Learn about Coughing Ureteropelvic Blood (C), also known as Hematuria due to UPJ obstruction or Blood in urine from ureteropelvic junction. This resource provides information on diagnosis, clinical documentation, and medical coding for healthcare professionals using terms like ureteropelvic junction obstruction, hematuria, and UPJ obstruction. Find details relevant for accurate medical coding and improved patient care.

Also known as

Hematuria due to UPJ obstruction
Blood in urine from ureteropelvic junction

Diagnosis Snapshot

Key Facts
  • Definition : Blood in the urine caused by a blockage where the kidney and ureter join.
  • Clinical Signs : Flank pain, blood in urine (hematuria), urinary tract infections.
  • Common Settings : Congenital abnormality, kidney stones, scar tissue.
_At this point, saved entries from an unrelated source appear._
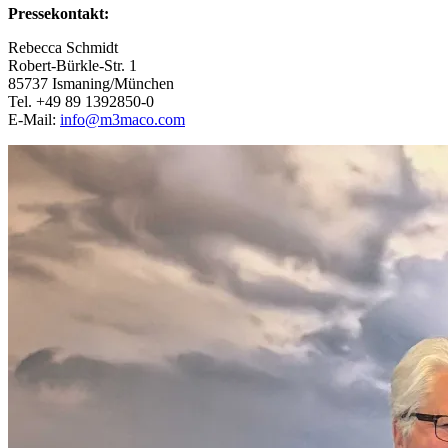
Pressekontakt:
Rebecca Schmidt
Robert-​Bürkle-Str. 1
85737 Ismaning/München
Tel. +49 89 1392850-0
E-Mail:
info@m3maco.com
Related ICD-10 Code Ranges

Complete code families applicable to AAPC N28.89 Coding
N13.89

Other specified hydronephrosis

Hydronephrosis not otherwise specified, which can cause hematuria.

Q62

Congenital malformations of ureter

UPJ obstruction is often congenital, leading to blood in urine.

N02-N08

Glomerular diseases

While less likely, glomerular issues can cause hematuria alongside UPJ issues.

Code-Specific Guidance

Decision Tree for

Follow this step-by-step guide to choose the correct ICD-10 code.

Is the hematuria due to UPJ obstruction?

Code Comparison

Related Codes Comparison

When to use each related code

Description
Coughing with bloody urine from UPJ obstruction
Blood in urine from kidney/ureter, not UPJ
General hematuria, cause unknown

Documentation Best Practices

Documentation Checklist
  • Document UPJ obstruction details (location, severity)
  • Hematuria characteristics (color, clots, duration)
  • Imaging results confirming UPJ obstruction and hematuria
  • Urology consult notes and treatment plan
  • Relationship between coughing and hematuria (if any)

Coding and Audit Risks

Common Risks
  • Unspecified Laterality

    Coding requires specifying whether the UPJ obstruction is on the right, left, or bilateral side for accurate reimbursement.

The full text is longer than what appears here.